IF YOU cast your mind back to the 1990s when Northern Ireland was edging towards the Belfast Agreement, you might recall something called ‘deliberative democracy’ was rather in vogue.
Essentially its premise ran - whatever evidence the ballot box might show to the contrary, voters are not getting the representation they want or deserve. Politicians are a sorry crowd and they should be cut out of decision making and replaced by a selection of community groups, interested parties, businessmen and plenty of nice reasonable women.
For a while it was actually seriously suggested that any political deal was likely to rest upon principles of deliberative democracy. Luckily wiser heads prevailed and the Good Friday Agreement, for all its faults, handed authority largely to democratically elected politicians.
The people of Northern Ireland, however unfortunate their choice, would get precisely the representatives they wanted and deserved. And the most high profile concession to deliberative democracy would be a toothless ‘Civic Forum’ (currently in disuse).
The concept did not die, however, and its manifestations were not restricted to a benign consultative forum.
We have, in Northern Ireland, an unparalleled range of commissions, government funded busybodies and Quangos. Most notably we have a human rights industry, sponsored by the Northern Ireland Human Rights Commission, which has taken on a life of its own.
Lately you will have received through your letterbox a leaflet from the ‘Human Rights Consortium’ exhorting you to write to the Secretary of State demanding protection for ’rights like health, housing and education’.
This is part of a high profile campaign, spearheaded by the NIHRC’s Chief Commissioner, Monica McWilliams, to save a Bill of Rights which has been dismissed as unworkable by the government, the Tories and unionist politicians.
The Human Rights Commission, which was itself established by the Belfast accord, spent ten expensive years assembling recommendations for a Bill which entirely ignored the Agreement’s remit. It was an astonishing failure, given the scope for developing rights aimed at achieving equality and tackling the particular circumstances of Northern Ireland’s divided society.

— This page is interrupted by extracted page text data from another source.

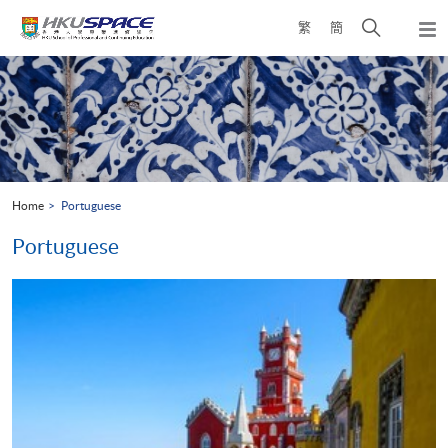
Skip
Open
繁
簡
to
Togg
main
search
navi
Main
content
panel
content
start
Home
Portuguese
Portuguese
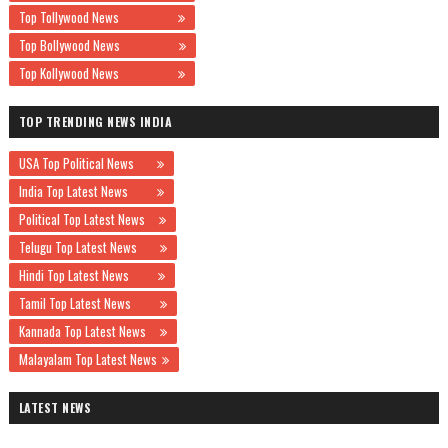
Top Tollywood News
Top Bollywood News
Top Kollywood News
TOP TRENDING NEWS INDIA
USA Top Political News
India Top Latest News
Political Top Latest News
Telugu Top Latest News
Hindi Top Latest News
Tamil Top Latest News
Kannada Top Latest News
Malayalam Top Latest News
LATEST NEWS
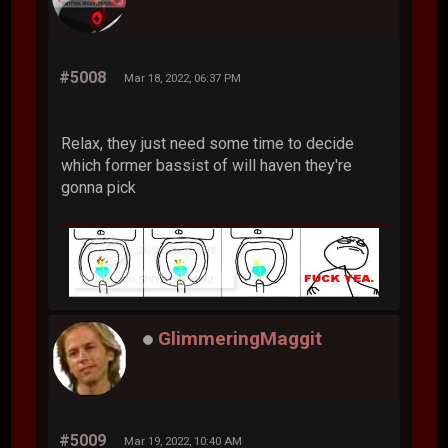
#5008
Mar 18, 2022, 06:37 PM
Relax, they just need some time to decide
which former bassist of will haven they're
gonna pick
GlimmeringMaggit
#5009
Mar 19, 2022, 10:40 AM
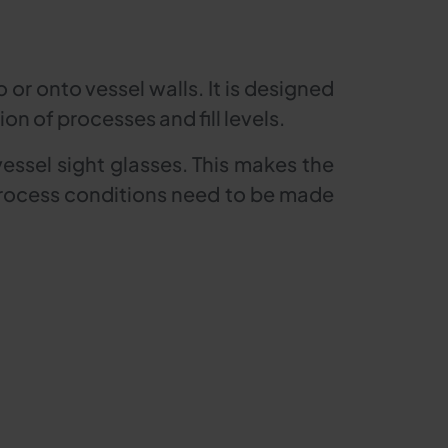
 or onto vessel walls. It is designed
n of processes and fill levels.
vessel sight glasses. This makes the
r process conditions need to be made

Instead the body and its various offshoots, such as the Bill of Rights Forum, chose to replicate existing rights and champion a battery of social and economic entitlements. Following criticism from the Conservatives, the Secretary of State and unionist commissioners, an official government consultation concluded that the NIHRC’s report was unusable. Which should ‘by rights’ have put an end to the whole exercise, you might think! After all, the government does bank roll the Commission.